Most of my experiences with nursing in public has been positive, In particular when nursing while traveling on public transit! Some workers comment on how "those" are always the quiet babies or We can see who ISN'T making all the noise in coach (When flying on a plane) & MOST go out of their way to help make me more comfortable. My FAVORITE story is one afternoon while nursing my toddler on the city bus. (yep 18 months old) 2 gentlemen got on the bus & stopped dead in their tracks & loudly commented on the UnGodly things I was doing TO my toddler in the back of the bus. (She was the only child on board, which few people had even noticed until they said something) This COULD have ended badly, but the driver handled it beautifully! His comment to them was straight, simple & very to the point! I was doing MY job so that he could do HIS job. These gentlemen however were NOT letting him do his job so they could either PAY & sit down or kindly get off the bus. It was 90 degrees, they paid of course & said not another word & I spent the rest of my trip chatting with a lovely young woman who very nicely asked me how I was not getting bitten while I was feeding my daughter. Not ALL confrontations end badly! - Anastasia
How to be a Breastfeeding Dad
-bring snacks and LOTS of drinks to mom when she is nursing
-do the laundry
-do the dishes
-cook meals (or call for takeout)
-read about breastfeeding
-learn how to entertain and play with your child
-tell mom she is doing a great job
-Ko, breastfeeding Dad
I hope that if this breastfeeding story is ever shared that it may
encourage somebody out there. When I was only 18, my boyfriend at the
time (husband now) were only dating for a short time and found out that
we were pregnant. Oh my goodness, the families were all in disarray
considering we were so young. Shortly after that, we found out we would
be welcoming a little baby boy into this big world. When he was laid
upon my chest right after giving birth they immediately tried taking
him away from me, assuming that because I was so young, that they were
going to give him a bottle. I looked at them in awe and asked politely
if I could have my baby back. The nurse looked at me and said, "yes I
think he would like to eat, well ok here you go" and I started to nurse
right in front of everybody. They all just began to assume that just
because I was so young that maybe I wasn’t going to nurse this child.
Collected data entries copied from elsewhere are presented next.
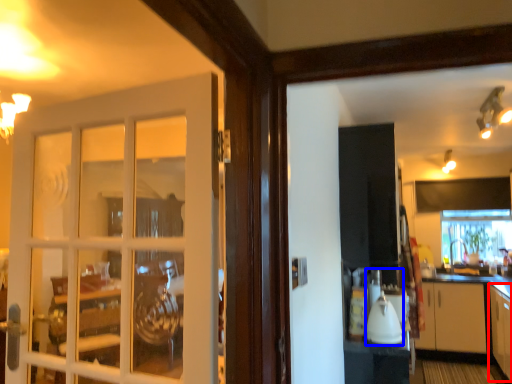 Question: Which point is further to the camera, cabinetry (highlighted by a red box) or appliance (highlighted by a blue box)?

Choices:
 (A) cabinetry
 (B) appliance

Answer: (A) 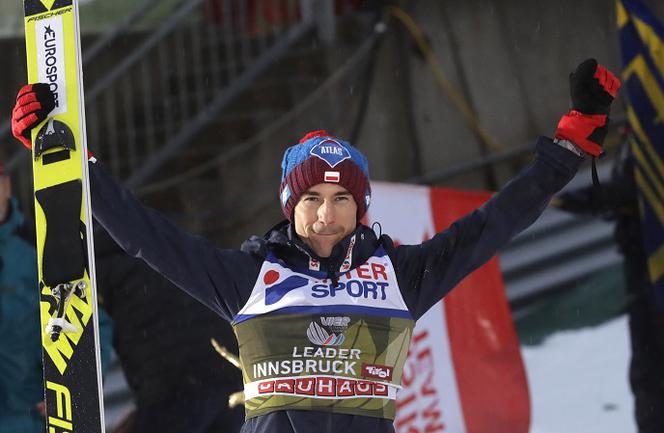 Image resolution: width=664 pixels, height=433 pixels. I want to click on stairs, so click(212, 144). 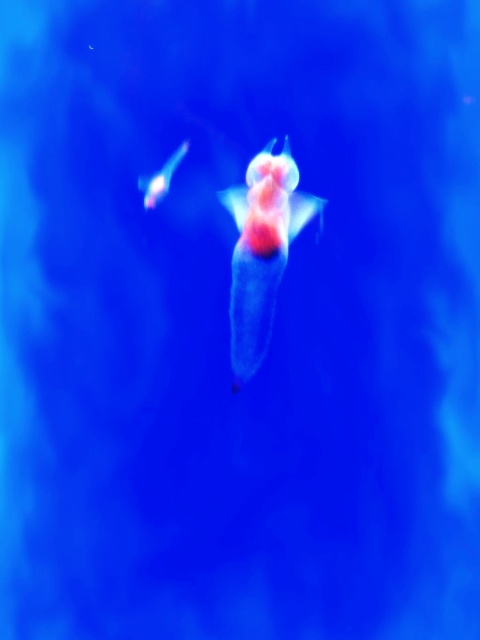 Question: Can you confirm if translucent blue fish at center is positioned above matte pink fish at upper left?

Choices:
 (A) yes
 (B) no

Answer: (B)

Question: Among these points, which one is farthest from the camera?

Choices:
 (A) (237, 390)
 (B) (144, 186)

Answer: (B)

Question: Can you confirm if translucent blue fish at center is bigger than matte pink fish at upper left?

Choices:
 (A) yes
 (B) no

Answer: (A)

Question: Does translucent blue fish at center have a greater width compared to matte pink fish at upper left?

Choices:
 (A) no
 (B) yes

Answer: (B)

Question: Among these objects, which one is nearest to the camera?

Choices:
 (A) translucent blue fish at center
 (B) matte pink fish at upper left

Answer: (A) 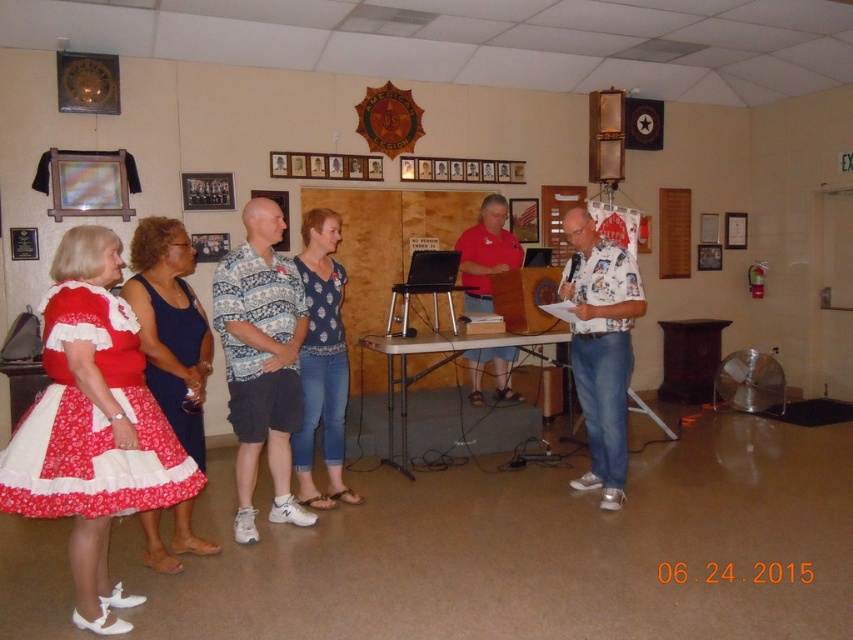 You are a photographer at the event and need to ensure all participants are visible in the group photo. The red floral fabric dress at lower left and the white printed shirt at center are partially hidden by the podium. Which one is more likely to be fully visible in the photo?

The red floral fabric dress at lower left is shorter than the white printed shirt at center, so the white printed shirt at center is more likely to be fully visible in the photo since it is taller and less likely to be obscured by the podium.

You are organizing a charity event and need to arrange seating for attendees. The red floral fabric dress at lower left and the blue printed blouse at center are part of the seating arrangement. Which attendee should you seat in a smaller chair to accommodate their clothing size?

The red floral fabric dress at lower left has a smaller size compared to the blue printed blouse at center, so the attendee wearing the red floral fabric dress at lower left should be seated in a smaller chair.

Based on the photo, you are standing at the back of the room and want to see the speaker at the podium clearly. Which object, the red floral fabric dress at lower left or the white printed shirt at center, is blocking your view more?

The red floral fabric dress at lower left is blocking your view more because it is in front of the white printed shirt at center. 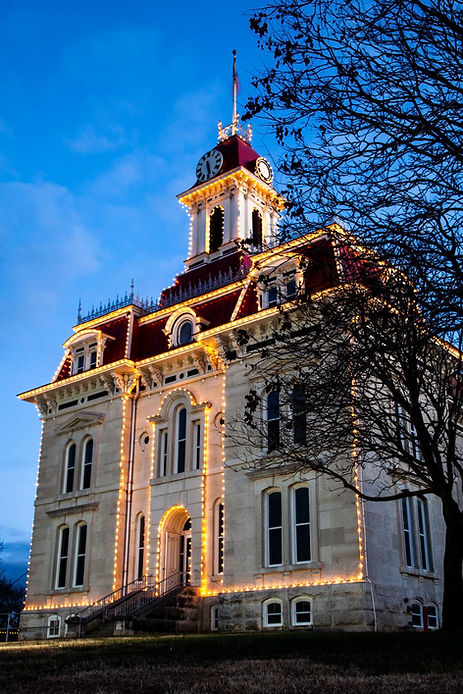 You are a GUI agent. You are given a task and a screenshot of the screen. Output one action in this format:
    pyautogui.click(x=<x>, y=<y>)
    Task: Click on the stair railing
    This screenshot has width=463, height=694.
    Given the screenshot: What is the action you would take?
    pyautogui.click(x=110, y=595), pyautogui.click(x=157, y=590) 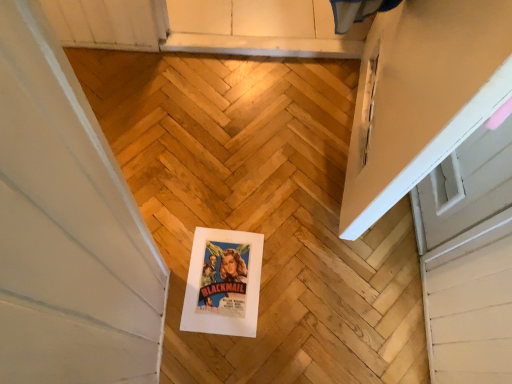 Image resolution: width=512 pixels, height=384 pixels. What do you see at coordinates (223, 283) in the screenshot?
I see `matte paper poster at center` at bounding box center [223, 283].

I want to click on matte paper poster at center, so click(223, 283).

I want to click on matte paper poster at center, so click(x=223, y=283).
Well he is 7 years of age now and I nursed him for a little over a year and loved every minute of it. I feel that through breastfeeding we grew this bond that nobody would understand unless they were in my body, but I think that breastfeeding is the best thing you can do for a child, it is also the most unselfish thing you can do. Yes sure, it is time consuming and exhausting at times, but I look back on it and wouldn't change it for the world! I love him more than life and I treasure all those sleepless nights! - Chelsea
During the years I spent breastfeeding my four children, some of my
friends were also breastfeeding moms. One of these women was an RN at
the local hospital. One day, there were a group of us spending the day
together and breastfeeding was often the topic of conversation. My RN
friend mentioned in passing that she needed to get some new "nursing
shoes". My non-RN friend looked up with a puzzled expression and
inquired "Nursing shoes?" Pause. Ohhhhhhh.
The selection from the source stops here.